Posted by ChuckCoupland (Member # 67) on :
 
aguy ask me to paint some golf torni signs.. I did odd jobs whileworking 3 jobs.. I had 4 kids.. So I said I could, when I really did not have a clue..first job was 200 signs that I hand drew and painted with one shot. .. One thing lead to another.. bought a trailers worked out of that a little, then rented a 1200 sq ft hole in the wall for 5 years...learned as I went,, fast forward to now.. Own my own place 5200 sq feet 10 offices and a big wrehouse, 6 employees, gearing up to build nest door another shop. have to work from 9am till most of the time 12 midnight.. do not regret any of it.. I love my job.....I only work one job now...but I think the business now owns me..LOL
 
Posted by Mark Tucker (Member # 6461) on :
 
Bumping for more great stories! [Smile]
 
Posted by Serge (Member # 3645) on :
 
My ex's were responsible for me getting into the Sign Business.
"Behind every sucessful man is a very surprised woman"
[Smile]
 
Posted by Nancie W. Phillips (Member # 3484) on :
 
Someone saw me doing calligraphy in high school...
 
Posted by Jason Davie (Member # 2172) on :
 
Somebody told me-- Its so easy a caveman could do it, So I started making signs..
 
Posted by Kathy Lowry (Member # 7353) on :
 
An ad in the local paper for businesses for sale in 1991. I didn't jump into the sign business unkowningly. I had 10 years of printshop experience...everything from customer service to layout and design. It was different but not that different. I just wish when I was in college I had majored in an art curriculum. But as I tell some of my customers when they see me weeding and working on customer logos...hey! why did I need a college degree to do this, I'm utilizing my kindergarten cut and paste skills!
 
Posted by Jackson Smart (Member # 187) on :
 
Great stories....

I just sort of fell into this gig.
....of course this is the condensed version....
I was working for a retirement complex as a maintenance supervisor. We had a billboard in town that was worn out. So I brought it in to the shop and started to clean it up. About this time a friend from my past life came up here with her daughter to escape her crazy ex-husband. She had worked at a sign shop before, so I asked her to help me out on this billboard I was working on.
She said sure. I watched in total amazement as she lettered the sign with these long brushes. Of course I had to try this out myself. I was hooked. It was all I could think about. About this time, the manager was fired for embezzelment and I had to work for the homeowners association. That didn't last long...they were all retired folks that didn't really have any idea about running a retirement complex. Enough for me...adios.
I suggested to my friend Brenda (the sign painter) that perhaps we could open a business doing signs? She agreed and off we went. Jackson's Signs was officially born. Now...remember, I didn't know squat about signs but was more than willing to learn if she would stay and teach me. She agreed..again. We started out in my basement...me out selling and fabricating...she lettering. I started out with 500 business cards and some brochures...and hit the streets. What a learning curve that was. We moved from the basement to a garage. We stayed there for 6 months and soon grew out of that. I found a very cool place right down on the harbor...it was an old carraige house that had been upgraded. It looked right out on the water. It was built in 1896. It had some real history to it....it had it's own resident ghost! The perfect place to really start doing some signs. Well...Brenda stayed for a year. I learned as much as I could from her about lettering. When she left....I was lost. I remember standing at the easel with a brush in my hand....looking at several signs with a lot of copy...thinking to myself... how in the hell am I ever going to be able to do this...when all of a sudden it hit me..."jackson, you know you can do this"! I did it. The paint just flowed off the end of that brush like I had been doing it all my life. What a moment.

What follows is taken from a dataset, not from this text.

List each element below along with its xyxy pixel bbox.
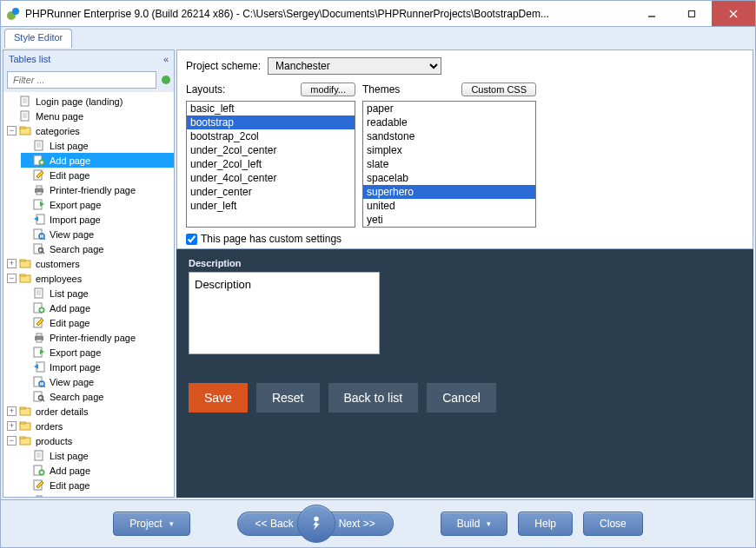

I have never looked back. I stayed at the carraige house for 6 years. One of the best things I did was to get involved in my community.
It is a fact that what ever you give to your community...your community gives back tenfold to you. My wife Dianne has supported me in this venture...without her I would have given up years ago. It was several years of making just enough to survive...we still had 2 kids in school. We made it thru that time by all of us supporting each other. I remember several years of having just some pocket change...that was it.

Now we have a great place outside of town. A 1200 sq. ft. two story shop and a house on an acre of land with a mountain view that takes your breath away. Dianne came to work with me 11 years ago. We now do custom work that WE want to do and turn the rest away. We don't really work too hard...we play a lot and live a great life. Life is good. I wouldn't change anything. Success is the nature of your journey...not the end result. I have been at this gig for 22 years. I reckon I will die here....then someone else will have a turn.